CRP Level May Help Guide Use of Tocilizumab in COVID Pneumonia

NEW YORK (Reuters Health) – It’s worth considering tocilizumab (TCZ) in patients with moderate-to-severe COVID-19-associated pneumonia and high C-reactive protein (CRP) levels, according to follow-up data from a randomized controlled trial.

Several clinical trials have evaluated TCZ for COVID-19 with mixed results.

The French CORIMUNO-TOCI-1 randomized clinical trial enrolled 130 patients with COVID-19 and moderate or severe pneumonia requiring at least 3 L/min of oxygen but without ventilation or admission to the intensive-care unit; 63 received TCZ (8 mg/kg intravenously plus usual care on day 1 and on day 3 if clinically indicated) and 67 received receive usual care alone.

The study, published last year in JAMA Internal Medicine (https://bit.ly/3bLqjpl), met its primary composite endpoint, with fewer patients receiving TCZ needing noninvasive ventilation or intubation or dying at day 14. However, there was no difference in survival at 28 days.

This week in JAMA Internal Medicine, Dr. Xavier Mariette of Bicetre Hospital, in Le Kremlin-Bicetre, and colleagues report extended follow-up to 90 days and looking at whether survival varied with baseline CRP levels.

By day 90, there were non-significantly fewer deaths in the TCZ group (7/63, 11%) than the usual-care group (11/67, 18%), yielding an adjusted hazard ratio of 0.64 (95% confidence interval: 0.25 to 1.65), the researchers report.

They found a statistical interaction between baseline CRP level and the primary composite endpoint at day 14 (need for noninvasive or invasive ventilation or death) and survival at day 90, with a benefit of TCZ in patients with CRP levels above 15.0 mg/dL but not in those with CRP levels at or below 15.0 mg/dL.
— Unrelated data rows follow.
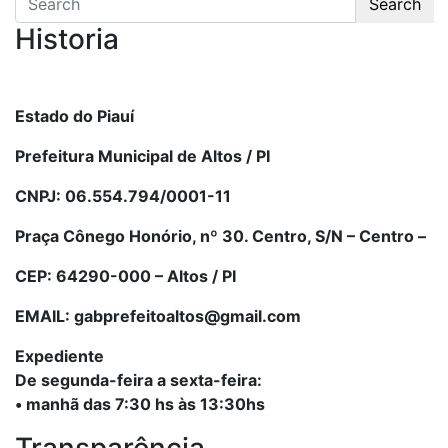
Search
Historia
Estado do Piauí
Prefeitura Municipal de Altos / PI
CNPJ: 06.554.794/0001-11
Praça Cônego Honório, nº 30. Centro, S/N – Centro –
CEP: 64290-000 – Altos / PI
EMAIL: gabprefeitoaltos@gmail.com
Expediente
De segunda-feira a sexta-feira:
• manhã das 7:30 hs às 13:30hs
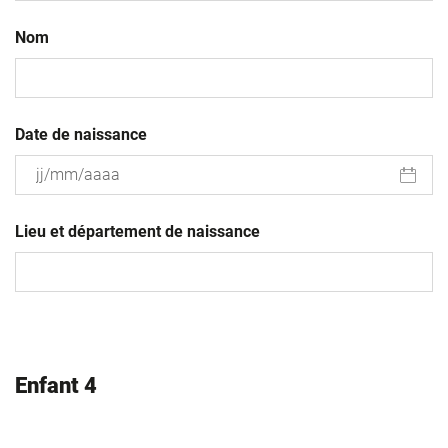
Nom
Date de naissance
JJ
slash
Lieu et département de naissance
MM
slash
AAAA
Enfant 4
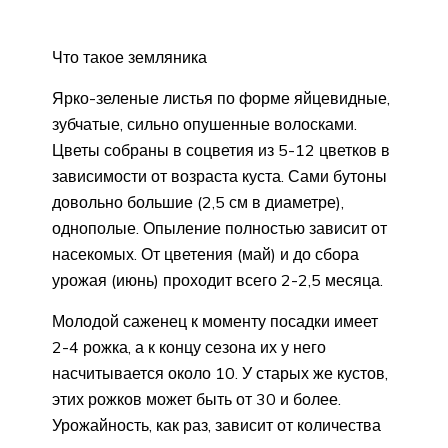
Что такое земляника
Ярко-зеленые листья по форме яйцевидные,
зубчатые, сильно опушенные волосками.
Цветы собраны в соцветия из 5-12 цветков в
зависимости от возраста куста. Сами бутоны
довольно большие (2,5 см в диаметре),
однополые. Опыление полностью зависит от
насекомых. От цветения (май) и до сбора
урожая (июнь) проходит всего 2-2,5 месяца.
Молодой саженец к моменту посадки имеет
2-4 рожка, а к концу сезона их у него
насчитывается около 10. У старых же кустов,
этих рожков может быть от 30 и более.
Урожайность, как раз, зависит от количества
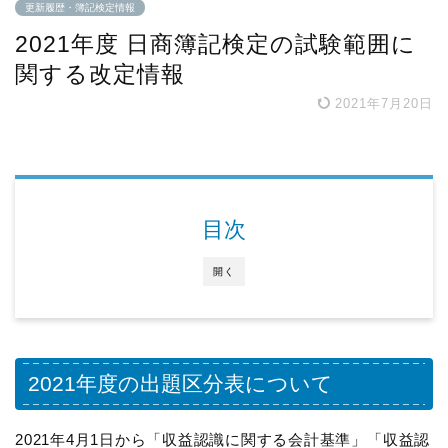
更新履歴・簿記検定情報
2021年度 日商簿記検定の試験範囲に
関する改定情報
2021年7月20日
目次
開く
2021年度の出題区分表について
2021年4月1日から「収益認識に関する会計基準」「収益認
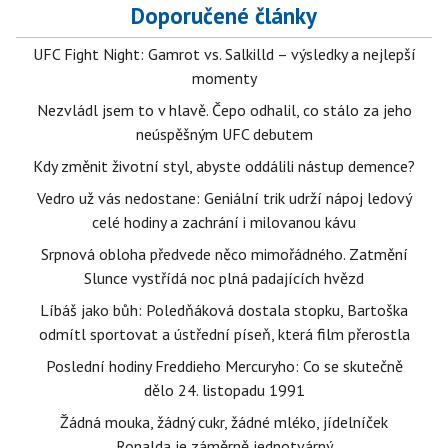
Doporučené články
UFC Fight Night: Gamrot vs. Salkilld – výsledky a nejlepší
momenty
Nezvládl jsem to v hlavě. Čepo odhalil, co stálo za jeho
neúspěšným UFC debutem
Kdy změnit životní styl, abyste oddálili nástup demence?
Vedro už vás nedostane: Geniální trik udrží nápoj ledový
celé hodiny a zachrání i milovanou kávu
Srpnová obloha předvede něco mimořádného. Zatmění
Slunce vystřídá noc plná padajících hvězd
Líbáš jako bůh: Poledňáková dostala stopku, Bartoška
odmítl sportovat a ústřední píseň, která film přerostla
Poslední hodiny Freddieho Mercuryho: Co se skutečně
dělo 24. listopadu 1991
Žádná mouka, žádný cukr, žádné mléko, jídelníček
Ronalda je záměrně jednotvárný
Among patients with CRP levels greater than 15.0 mg/dL, four of 22 (18%) treated with TCZ met the primary endpoint compared with 13 of 23 (57%) patients who did not receive TCZ (aHR, 0.18; 95% CI, 0.06 to 0.59).

Likewise, there were fewer deaths at 90 days in the TCZ than the usual group when the baseline CRP level was above 15.0 mg/dL (9% vs 35%, aHR, 0.18; 95% CI: 0.04 to 0.89).

There were no between-group differences in the primary outcome or 90-day mortality when the CRP level was at or below 15.0 mg/dL.

By way of limitations, the researchers caution that “usual care could differ among centers and over time, and few patients were taking steroids at randomization (16% and 18% in the tocilizumab and usual care arms, respectively). The sample size was small and credibility intervals were wide.”

They also note that the trial targeted a “narrow segment of the COVID-19 patient population (patients with a World Health Organization Cognitive Performance Scale score of 5 exactly and requiring at least 3 L/min of oxygen), and our results are not generalizable to other populations.”